The nationalization appeared likely to affect Electricidad de Caracas, owned by Arlington, Virginia-based AES Corp., and C.A. Nacional Telefonos de Venezuela, known as CANTV, the country's largest publicly traded company.
"All of that which was privatized, let it be nationalized," Chavez said, referring to "all of those sectors in an area so important and strategic for all of us as is electricity."
"The nation should recover its ownership of strategic sectors," he said.
Before Chavez was re-elected last month with nearly 63 percent of the vote, he promised to take a more radical turn toward socialism.
Chavez said that lucrative oil projects in the Orinoco River basin involving foreign oil companies should be under national ownership. He didn't spell out whether that meant a complete nationalization, but said any vestiges of private control over the energy sector should be undone.
"I'm referring to how international companies have control and power over all those processes of improving the heavy crudes of the Orinoco belt -- no -- that should become the property of the nation," Chavez said.
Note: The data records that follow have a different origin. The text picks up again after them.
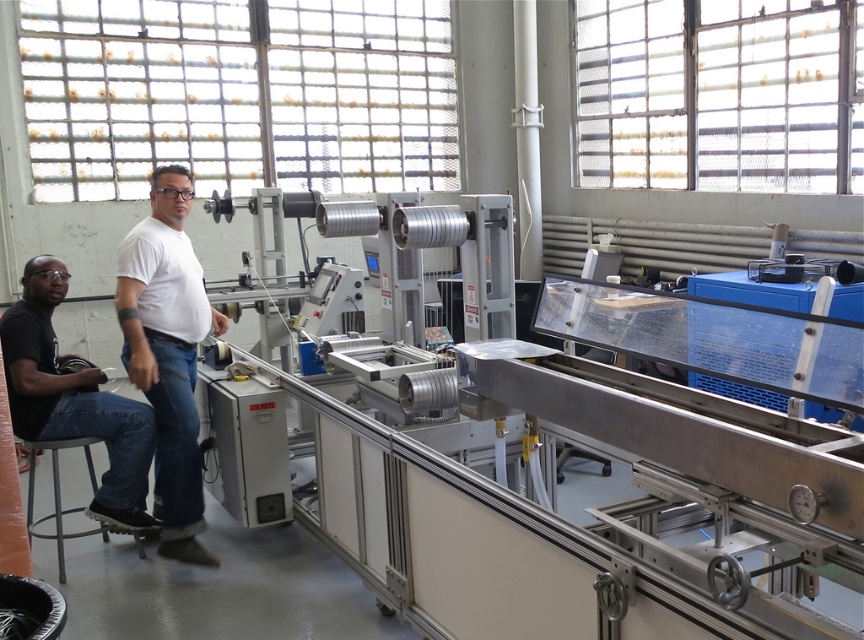 Question: Is white matte shirt at center bigger than black matte shirt at lower left?

Choices:
 (A) no
 (B) yes

Answer: (A)

Question: Which point appears farthest from the camera in this image?

Choices:
 (A) (49, 410)
 (B) (164, 417)

Answer: (B)

Question: Is white matte shirt at center wider than black matte shirt at lower left?

Choices:
 (A) yes
 (B) no

Answer: (B)

Question: Which object is farther from the camera taking this photo?

Choices:
 (A) white matte shirt at center
 (B) black matte shirt at lower left

Answer: (B)

Question: Can you confirm if white matte shirt at center is positioned to the left of black matte shirt at lower left?

Choices:
 (A) no
 (B) yes

Answer: (A) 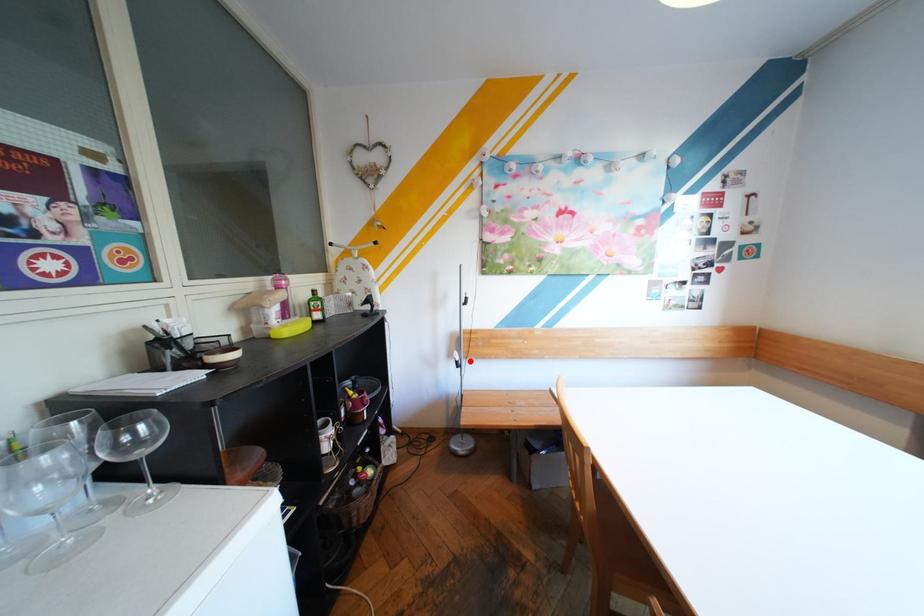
In the oil sector, Chavez didn't appear to be ruling out all private investment. Since last year, his government has sought to form state-controlled "mixed companies" with British Petroleum PLC, Exxon Mobil Corp., Chevron Corp., ConocoPhillips Co., Total SA and Statoil ASA to upgrade heavy crude in the Orinoco. Such joint ventures have already been formed in other parts of the country.
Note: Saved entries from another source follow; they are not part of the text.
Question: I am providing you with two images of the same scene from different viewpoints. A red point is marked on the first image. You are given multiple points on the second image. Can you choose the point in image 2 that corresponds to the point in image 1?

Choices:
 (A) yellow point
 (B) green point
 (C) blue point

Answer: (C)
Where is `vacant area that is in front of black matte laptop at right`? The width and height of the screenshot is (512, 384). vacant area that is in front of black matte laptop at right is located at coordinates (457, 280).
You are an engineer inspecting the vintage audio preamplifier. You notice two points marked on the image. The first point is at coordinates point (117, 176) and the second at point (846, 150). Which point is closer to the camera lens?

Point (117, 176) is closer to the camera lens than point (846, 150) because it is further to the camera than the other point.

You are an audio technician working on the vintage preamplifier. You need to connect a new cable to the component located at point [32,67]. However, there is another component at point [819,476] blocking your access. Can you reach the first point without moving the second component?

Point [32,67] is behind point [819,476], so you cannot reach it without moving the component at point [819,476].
Chavez threatened last August to nationalize CANTV, a Caracas-based former state firm that was privatized in 1991, unless it adjusted its pension payments to current minimum-wage levels, which have been repeatedly increased by his government.
After Chavez's announcement on Monday, American Depositary Receipts of CANTV immediately plunged 14.2 percent on the New York Stock Exchange to $16.84 (€12.95) before the exchange halted trading. An NYSE spokesman said it was unknown when trading might resume for CANTV, the only Venezuelan company listed on the Big Board.
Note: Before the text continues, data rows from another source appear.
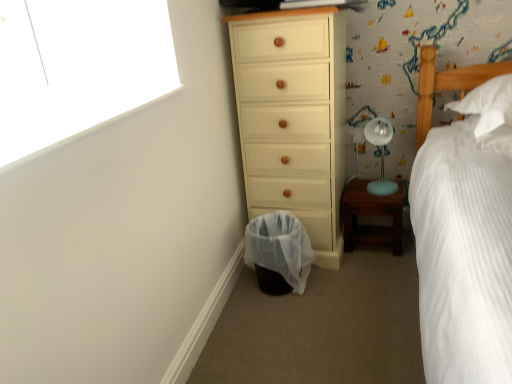 Question: Is wooden nightstand at lower right surrounding white textured bed at right?

Choices:
 (A) no
 (B) yes

Answer: (A)

Question: From a real-world perspective, is wooden nightstand at lower right positioned under white textured bed at right based on gravity?

Choices:
 (A) yes
 (B) no

Answer: (A)

Question: Is wooden nightstand at lower right taller than white textured bed at right?

Choices:
 (A) no
 (B) yes

Answer: (A)

Question: Can you confirm if wooden nightstand at lower right is thinner than white textured bed at right?

Choices:
 (A) yes
 (B) no

Answer: (A)

Question: Is the surface of wooden nightstand at lower right in direct contact with white textured bed at right?

Choices:
 (A) yes
 (B) no

Answer: (B)

Question: Is wooden nightstand at lower right behind white textured bed at right?

Choices:
 (A) yes
 (B) no

Answer: (A)

Question: From a real-world perspective, is matte cream chest of drawers at center on top of translucent plastic laundry basket at lower center?

Choices:
 (A) no
 (B) yes

Answer: (B)

Question: Would you say translucent plastic laundry basket at lower center is part of matte cream chest of drawers at center's contents?

Choices:
 (A) yes
 (B) no

Answer: (B)

Question: Could you tell me if matte cream chest of drawers at center is turned towards translucent plastic laundry basket at lower center?

Choices:
 (A) yes
 (B) no

Answer: (A)

Question: Does matte cream chest of drawers at center have a smaller size compared to translucent plastic laundry basket at lower center?

Choices:
 (A) no
 (B) yes

Answer: (A)

Question: Considering the relative sizes of matte cream chest of drawers at center and translucent plastic laundry basket at lower center in the image provided, is matte cream chest of drawers at center shorter than translucent plastic laundry basket at lower center?

Choices:
 (A) yes
 (B) no

Answer: (B)

Question: Is matte cream chest of drawers at center taller than translucent plastic laundry basket at lower center?

Choices:
 (A) no
 (B) yes

Answer: (B)

Question: Considering the relative sizes of wooden nightstand at lower right and translucent plastic laundry basket at lower center in the image provided, is wooden nightstand at lower right smaller than translucent plastic laundry basket at lower center?

Choices:
 (A) yes
 (B) no

Answer: (A)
Investors with sizable holdings in CANTV's ADRs include some well-known names on Wall Street, including Deutsche Bank Securities Inc., UBS Securities LLC and Morgan Stanley & Co.
But the biggest shareholder, according to Thomson Financial, appears to be Brandes Investment Partners LP, an investment advisory company in California. Also holding a noteworthy stake is Julius Baer Investment Management LLC, a Swiss investment manager.
Chavez's nationalization announcement came in his first speech of the year, a fiery address in which he used a vulgar word roughly meaning "idiot" to refer to Organization of American States Secretary-General Jose Miguel Insulza.
Chavez lashed out at Insulza for questioning his government's decision not to renew the license of an opposition-aligned TV station.
"Dr. Insulza is quite an idiot, a true idiot," Chavez said. "The insipid Dr. Insulza should resign from the secretariat of the Organization of American States for daring to play that role."
Shades of Cuba
Cuba nationalized major industries shortly after Castro came to power in 1959, and Bolivia's Evo Morales moved to nationalize key sectors after taking office last year. The two countries are Chavez's closest allies in Latin America, where many leftists have come to power in recent years.
On Wednesday -- hours after Chavez is sworn in for another term -- former revolutionary Daniel Ortega returns to the presidency in Nicaragua.
In Managua, Venezuelan Ambassador Miguel Gomez indicated Monday that the two countries planned to work closely together, and said Nicaragua could eventually become Venezuela's top aid recipient -- getting even more help than Cuba and Bolivia, which benefit heavily from Venezuela's petro-diplomacy.
The United States remains the top buyer of Venezuelan oil, which provides Chavez billions of dollars for social programs aimed at helping the poor in countries around the region.
Gomez said Chavez and Ortega planned to sign an agreement on Thursday providing Nicaragua with resources -- he described them as loans -- for infrastructure, health, education, agricultural development and the construction of 200,000 houses, as well as energy and debt forgiveness.